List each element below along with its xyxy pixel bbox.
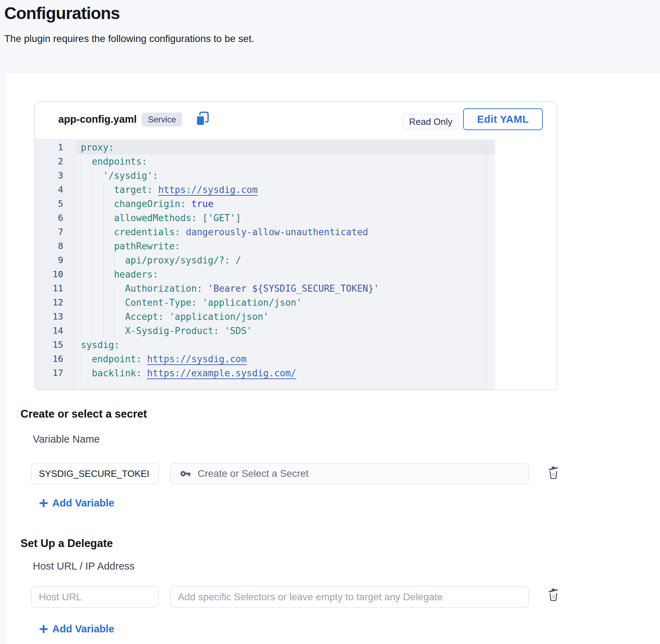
line-number: 6: [35, 211, 76, 225]
code-line-content: pathRewrite:: [76, 239, 495, 253]
yaml-card: app-config.yaml Service Read Only Edit Y…: [35, 102, 557, 390]
code-line: 9 api/proxy/sysdig/?: /: [35, 253, 495, 267]
indent-guide: [92, 310, 103, 324]
variable-name-label: Variable Name: [33, 433, 100, 445]
indent-guide: [81, 197, 92, 211]
code-line: 3 '/sysdig':: [35, 169, 495, 183]
line-number: 1: [35, 140, 76, 154]
code-line-content: endpoint: https://sysdig.com: [76, 352, 495, 366]
indent-guide: [114, 296, 125, 310]
read-only-badge: Read Only: [402, 114, 459, 129]
code-line: 5 changeOrigin: true: [35, 197, 495, 211]
indent-guide: [81, 352, 92, 366]
yaml-filename: app-config.yaml: [58, 114, 137, 125]
code-line: 7 credentials: dangerously-allow-unauthe…: [35, 225, 495, 239]
code-line: 16 endpoint: https://sysdig.com: [35, 352, 495, 366]
content-card: app-config.yaml Service Read Only Edit Y…: [5, 72, 660, 644]
page-subtitle: The plugin requires the following config…: [4, 33, 254, 44]
configurations-page: Configurations The plugin requires the f…: [0, 0, 660, 644]
indent-guide: [114, 281, 125, 296]
edit-yaml-button[interactable]: Edit YAML: [463, 108, 543, 130]
host-url-label: Host URL / IP Address: [33, 560, 135, 572]
code-line-content: X-Sysdig-Product: 'SDS': [76, 324, 495, 338]
variable-name-input[interactable]: [31, 463, 159, 484]
code-line-content: backlink: https://example.sysdig.com/: [76, 366, 495, 380]
line-number: 17: [35, 366, 76, 380]
service-badge: Service: [142, 113, 182, 127]
delete-delegate-button[interactable]: [546, 587, 561, 602]
code-line: 12 Content-Type: 'application/json': [35, 296, 495, 310]
plus-icon: [39, 624, 48, 634]
copy-yaml-button[interactable]: [194, 111, 210, 127]
indent-guide: [92, 239, 103, 253]
indent-guide: [103, 281, 114, 296]
code-line-content: '/sysdig':: [76, 169, 495, 183]
line-number: 8: [35, 239, 76, 253]
indent-guide: [81, 211, 92, 225]
indent-guide: [81, 253, 92, 267]
code-line: 10 headers:: [35, 267, 495, 281]
delete-variable-button[interactable]: [546, 465, 561, 480]
indent-guide: [81, 281, 92, 296]
host-url-input[interactable]: [31, 587, 159, 608]
indent-guide: [92, 211, 103, 225]
code-line-content: credentials: dangerously-allow-unauthent…: [76, 225, 495, 239]
code-line-content: endpoints:: [76, 154, 495, 169]
line-number: 15: [35, 338, 76, 352]
line-number: 13: [35, 310, 76, 324]
indent-guide: [81, 366, 92, 380]
editor-scrollbar[interactable]: [486, 139, 486, 390]
indent-guide: [81, 324, 92, 338]
secret-picker-field[interactable]: Create or Select a Secret: [170, 463, 529, 484]
indent-guide: [103, 324, 114, 338]
code-editor[interactable]: 1proxy:2 endpoints:3 '/sysdig':4 target:…: [35, 139, 495, 390]
line-number: 7: [35, 225, 76, 239]
code-line-content: sysdig:: [76, 338, 495, 352]
code-line-content: Accept: 'application/json': [76, 310, 495, 324]
indent-guide: [92, 324, 103, 338]
indent-guide: [103, 183, 114, 197]
line-number: 4: [35, 183, 76, 197]
indent-guide: [81, 183, 92, 197]
line-number: 16: [35, 352, 76, 366]
code-line-content: proxy:: [76, 140, 495, 154]
add-variable-link-secret[interactable]: Add Variable: [39, 497, 114, 509]
line-number: 14: [35, 324, 76, 338]
indent-guide: [103, 239, 114, 253]
line-number: 12: [35, 296, 76, 310]
code-line: 6 allowedMethods: ['GET']: [35, 211, 495, 225]
indent-guide: [114, 310, 125, 324]
indent-guide: [103, 296, 114, 310]
indent-guide: [81, 296, 92, 310]
delegate-selectors-input[interactable]: [170, 587, 529, 608]
indent-guide: [81, 169, 92, 183]
indent-guide: [92, 296, 103, 310]
indent-guide: [81, 154, 92, 169]
page-title: Configurations: [4, 4, 120, 23]
indent-guide: [114, 324, 125, 338]
secret-picker-label: Create or Select a Secret: [198, 468, 308, 479]
indent-guide: [103, 310, 114, 324]
indent-guide: [114, 253, 125, 267]
indent-guide: [81, 225, 92, 239]
code-line: 4 target: https://sysdig.com: [35, 183, 495, 197]
code-lines: 1proxy:2 endpoints:3 '/sysdig':4 target:…: [35, 140, 495, 380]
delegate-section-heading: Set Up a Delegate: [20, 537, 113, 550]
add-variable-label: Add Variable: [52, 497, 114, 509]
secret-section-heading: Create or select a secret: [20, 408, 147, 420]
line-number: 5: [35, 197, 76, 211]
indent-guide: [92, 169, 103, 183]
code-line-content: allowedMethods: ['GET']: [76, 211, 495, 225]
line-number: 10: [35, 267, 76, 281]
plus-icon: [39, 498, 48, 508]
indent-guide: [92, 197, 103, 211]
code-line: 2 endpoints:: [35, 154, 495, 169]
add-variable-link-delegate[interactable]: Add Variable: [39, 623, 114, 635]
indent-guide: [81, 239, 92, 253]
add-variable-label: Add Variable: [52, 623, 114, 635]
indent-guide: [103, 197, 114, 211]
indent-guide: [92, 253, 103, 267]
indent-guide: [92, 225, 103, 239]
code-line-content: Authorization: 'Bearer ${SYSDIG_SECURE_T…: [76, 281, 495, 296]
indent-guide: [81, 267, 92, 281]
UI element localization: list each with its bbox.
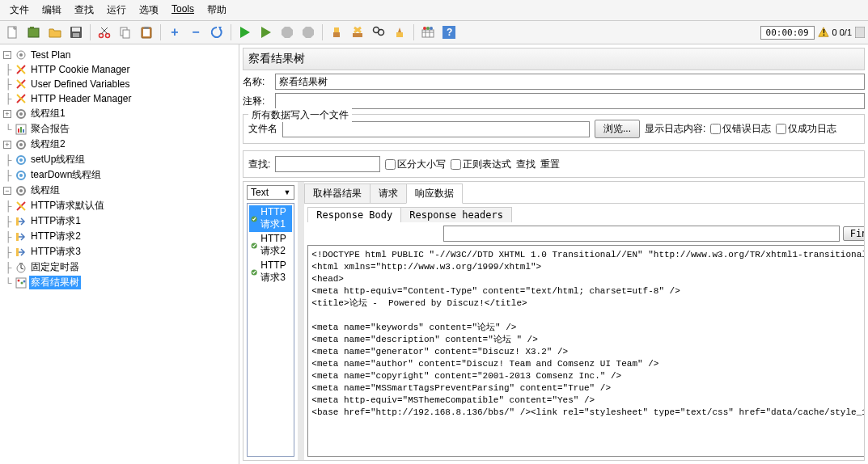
tree-results-tree[interactable]: └察看结果树 (0, 275, 239, 290)
tab-response-data[interactable]: 响应数据 (406, 183, 463, 204)
sample-item-3[interactable]: HTTP请求3 (249, 259, 292, 285)
svg-point-6 (100, 34, 104, 38)
menu-search[interactable]: 查找 (68, 2, 100, 19)
svg-point-66 (23, 280, 26, 282)
panel-title: 察看结果树 (243, 48, 865, 70)
name-input[interactable] (275, 74, 865, 90)
svg-rect-11 (123, 30, 129, 38)
find-button[interactable]: Find (843, 226, 865, 241)
reset-button[interactable]: 重置 (540, 158, 560, 171)
svg-rect-58 (16, 248, 19, 256)
svg-point-33 (19, 53, 23, 57)
open-icon[interactable] (45, 23, 65, 42)
filename-label: 文件名 (248, 122, 277, 136)
menu-edit[interactable]: 编辑 (36, 2, 68, 19)
tree-header-manager[interactable]: ├HTTP Header Manager (0, 91, 239, 106)
only-success-checkbox[interactable]: 仅成功日志 (776, 122, 836, 136)
search-icon[interactable] (369, 23, 388, 42)
menu-tools[interactable]: Tools (165, 2, 201, 19)
case-checkbox[interactable]: 区分大小写 (385, 158, 446, 171)
expand-icon[interactable]: + (165, 23, 184, 42)
menu-options[interactable]: 选项 (133, 2, 165, 19)
tree-threadgroup2[interactable]: +线程组2 (0, 137, 239, 152)
svg-rect-44 (20, 127, 22, 133)
save-icon[interactable] (66, 23, 86, 42)
reset-search-icon[interactable] (390, 23, 409, 42)
start-icon[interactable] (235, 23, 255, 42)
svg-text:!: ! (822, 27, 825, 37)
collapse-icon[interactable]: − (186, 23, 205, 42)
test-plan-tree[interactable]: −Test Plan ├HTTP Cookie Manager ├User De… (0, 44, 239, 464)
templates-icon[interactable] (24, 23, 44, 42)
svg-point-19 (379, 30, 384, 36)
sample-item-1[interactable]: HTTP请求1 (249, 205, 292, 232)
tree-teardown[interactable]: ├tearDown线程组 (0, 167, 239, 183)
samples-pane: Text▼ HTTP请求1 HTTP请求2 HTTP请求3 (243, 182, 301, 460)
subtab-body[interactable]: Response Body (307, 207, 401, 222)
svg-text:?: ? (447, 27, 452, 38)
subtab-headers[interactable]: Response headers (400, 207, 512, 222)
svg-point-53 (19, 189, 23, 192)
search-panel: 查找: 区分大小写 正则表达式 查找 重置 (243, 150, 865, 178)
tab-sampler-result[interactable]: 取样器结果 (304, 183, 370, 203)
regex-checkbox[interactable]: 正则表达式 (451, 158, 511, 171)
only-errors-checkbox[interactable]: 仅错误日志 (710, 122, 771, 136)
tree-threadgroup[interactable]: −线程组 (0, 183, 239, 198)
name-label: 名称: (243, 75, 272, 89)
sample-item-2[interactable]: HTTP请求2 (249, 232, 292, 259)
tree-user-vars[interactable]: ├User Defined Variables (0, 77, 239, 91)
menu-help[interactable]: 帮助 (201, 2, 233, 19)
menu-bar: 文件 编辑 查找 运行 选项 Tools 帮助 (0, 0, 868, 21)
svg-rect-43 (18, 129, 19, 133)
tree-aggregate[interactable]: └聚合报告 (0, 121, 239, 137)
svg-point-26 (426, 27, 430, 30)
svg-rect-21 (422, 30, 434, 37)
copy-icon[interactable] (116, 23, 135, 42)
paste-icon[interactable] (137, 23, 156, 42)
new-file-icon[interactable] (3, 23, 23, 42)
sample-list[interactable]: HTTP请求1 HTTP请求2 HTTP请求3 (247, 203, 294, 457)
filename-input[interactable] (282, 121, 590, 137)
response-body-text[interactable]: <!DOCTYPE html PUBLIC "-//W3C//DTD XHTML… (307, 245, 865, 457)
tree-http1[interactable]: ├HTTP请求1 (0, 213, 239, 229)
toggle-icon[interactable] (207, 23, 227, 42)
file-legend: 所有数据写入一个文件 (248, 108, 352, 122)
shutdown-icon[interactable] (299, 23, 318, 42)
cut-icon[interactable] (95, 23, 114, 42)
menu-run[interactable]: 运行 (100, 2, 133, 19)
browse-button[interactable]: 浏览... (595, 120, 640, 138)
tree-http3[interactable]: ├HTTP请求3 (0, 244, 239, 259)
clear-icon[interactable] (327, 23, 346, 42)
tree-http2[interactable]: ├HTTP请求2 (0, 229, 239, 244)
svg-rect-4 (72, 27, 80, 32)
svg-point-41 (19, 112, 23, 116)
tree-root[interactable]: −Test Plan (0, 48, 239, 62)
tree-cookie-manager[interactable]: ├HTTP Cookie Manager (0, 62, 239, 77)
help-icon[interactable]: ? (439, 23, 459, 42)
search-input[interactable] (275, 156, 380, 172)
function-helper-icon[interactable] (418, 23, 438, 42)
svg-rect-1 (28, 28, 39, 37)
tree-threadgroup1[interactable]: +线程组1 (0, 106, 239, 121)
comment-input[interactable] (275, 93, 865, 109)
search-button[interactable]: 查找 (516, 158, 536, 171)
svg-point-47 (19, 143, 23, 146)
renderer-combo[interactable]: Text▼ (247, 185, 294, 200)
tree-http-defaults[interactable]: ├HTTP请求默认值 (0, 198, 239, 213)
thread-counter: 0 0/1 (832, 27, 852, 37)
stop-icon[interactable] (277, 23, 297, 42)
svg-rect-57 (16, 233, 19, 241)
clear-all-icon[interactable] (348, 23, 367, 42)
start-no-pause-icon[interactable] (256, 23, 276, 42)
tree-setup[interactable]: ├setUp线程组 (0, 152, 239, 167)
tree-timer[interactable]: ├固定定时器 (0, 259, 239, 275)
result-detail-pane: 取样器结果 请求 响应数据 Response Body Response hea… (301, 182, 865, 460)
svg-rect-13 (143, 29, 150, 36)
find-input[interactable] (443, 226, 840, 242)
tab-request[interactable]: 请求 (370, 183, 407, 203)
svg-rect-20 (396, 32, 403, 37)
svg-rect-31 (855, 27, 865, 38)
warning-icon[interactable]: ! (818, 27, 829, 38)
svg-rect-2 (30, 27, 34, 29)
menu-file[interactable]: 文件 (3, 2, 36, 19)
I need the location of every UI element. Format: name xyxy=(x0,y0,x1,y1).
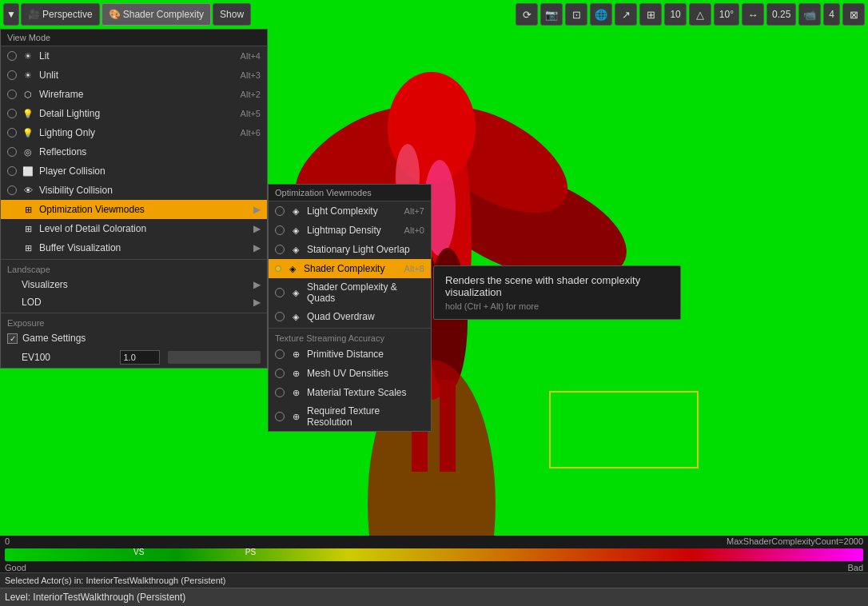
━━━━━━━━
▶ [To do]
Scan the listing above, and wherever a line holds the string "plus", copy that line.

▶ [Completed exercise]
plus-icon: [39, 624, 48, 634]
plus-icon: [39, 498, 48, 508]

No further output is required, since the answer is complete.